• _Data for this task_:
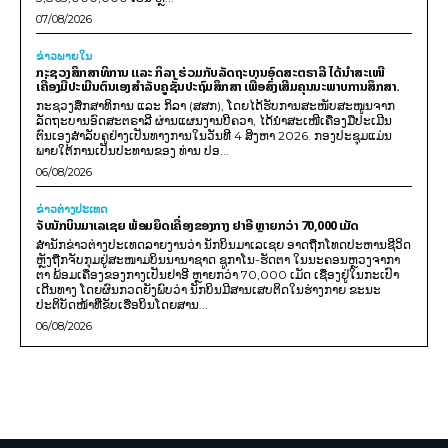
07/08/2026
ຂ່າວພາຍ​ໃນ
ກະຊວງສຶກສາທິການ ແລະ ກິລາ ຮ່ວມກັບລັດຖະບານອົດສະຕຣາລີ ໄດ້ນຳສະເໜີ
ເຄື່ອງມືປະເມີນຕົນເອງສຳລັບຄູຊັ້ນປະຖົມສຶກສາ ເພື່ອສົ່ງເສີມຄຸນນະພາບການສຶກສາ.
ກະຊວງສຶກສາທິການ ແລະ ກິລາ (ສສກ), ໂດຍໄດ້ຮັບການສະໜັບສະໜູນຈາກ
ລັດຖະບານອົດສະຕຣາລີ ຜ່ານແຜນງານບີຄວາ, ໄດ້ນຳສະເໜີເຄື່ອງມືປະເມີນ
ຕົນເອງສຳລັບຄູຢ່າງເປັນທາງການໃນວັນທີ 4 ສິງຫາ 2026. ກອງປະຊຸມແມ່ນ
ພາຍໃຕ້ການເປັນປະທານຂອງ ທ່ານ ປອ...
06/08/2026
ຂ່າວຕ່າງປະເທດ
ຈັບນັກບິນມາເລເຊຍ ພ້ອມຍຶດເຄື່ອງຂອງກາງ ຢາອີ ຫຼາຍກວ່າ 70,000 ເມັດ
ສຳນັກຂ່າວຕ່າງປະເທດລາຍງານວ່າ ນັກບິນມາເລເຊຍ ອາດຖືກໂທດປະຫານຊີວິດ
ຫຼັງຖືກຈັບກຸມຢູ່ສະໜາມບິນນານາຊາດ ຊູກາໂນ-ຮັດຕາ ໃນນະຄອນຫຼວງຈາກາ
ຕາ ພ້ອມເຄື່ອງຂອງກາງເປັນຢາອີ ຫຼາຍກວ່າ 70,000 ເມັດ ເຊື່ອງຢູ່ໃນກະເປົາ
ເດີນທາງ ໂດຍຜົນກວດຍັງພົບວ່າ ນັກບິນມີສານເສບຕິດໃນຮ່າງກາຍ ຂະນະ
ປະຕິບັດໜ້າທີ່ຂັບເຮືອບິນໂດຍສານ...
06/08/2026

• _Your goal_: Find "ເຄື່ອງມືປະເມີນຕົນເອງ" in the records above. Repeat its line and every later line exactly, through the last one.

• _Output for this exercise_:
ເຄື່ອງມືປະເມີນຕົນເອງສຳລັບຄູຊັ້ນປະຖົມສຶກສາ ເພື່ອສົ່ງເສີມຄຸນນະພາບການສຶກສາ.
ກະຊວງສຶກສາທິການ ແລະ ກິລາ (ສສກ), ໂດຍໄດ້ຮັບການສະໜັບສະໜູນຈາກ
ລັດຖະບານອົດສະຕຣາລີ ຜ່ານແຜນງານບີຄວາ, ໄດ້ນຳສະເໜີເຄື່ອງມືປະເມີນ
ຕົນເອງສຳລັບຄູຢ່າງເປັນທາງການໃນວັນທີ 4 ສິງຫາ 2026. ກອງປະຊຸມແມ່ນ
ພາຍໃຕ້ການເປັນປະທານຂອງ ທ່ານ ປອ...
06/08/2026
ຂ່າວຕ່າງປະເທດ
ຈັບນັກບິນມາເລເຊຍ ພ້ອມຍຶດເຄື່ອງຂອງກາງ ຢາອີ ຫຼາຍກວ່າ 70,000 ເມັດ
ສຳນັກຂ່າວຕ່າງປະເທດລາຍງານວ່າ ນັກບິນມາເລເຊຍ ອາດຖືກໂທດປະຫານຊີວິດ
ຫຼັງຖືກຈັບກຸມຢູ່ສະໜາມບິນນານາຊາດ ຊູກາໂນ-ຮັດຕາ ໃນນະຄອນຫຼວງຈາກາ
ຕາ ພ້ອມເຄື່ອງຂອງກາງເປັນຢາອີ ຫຼາຍກວ່າ 70,000 ເມັດ ເຊື່ອງຢູ່ໃນກະເປົາ
ເດີນທາງ ໂດຍຜົນກວດຍັງພົບວ່າ ນັກບິນມີສານເສບຕິດໃນຮ່າງກາຍ ຂະນະ
ປະຕິບັດໜ້າທີ່ຂັບເຮືອບິນໂດຍສານ...
06/08/2026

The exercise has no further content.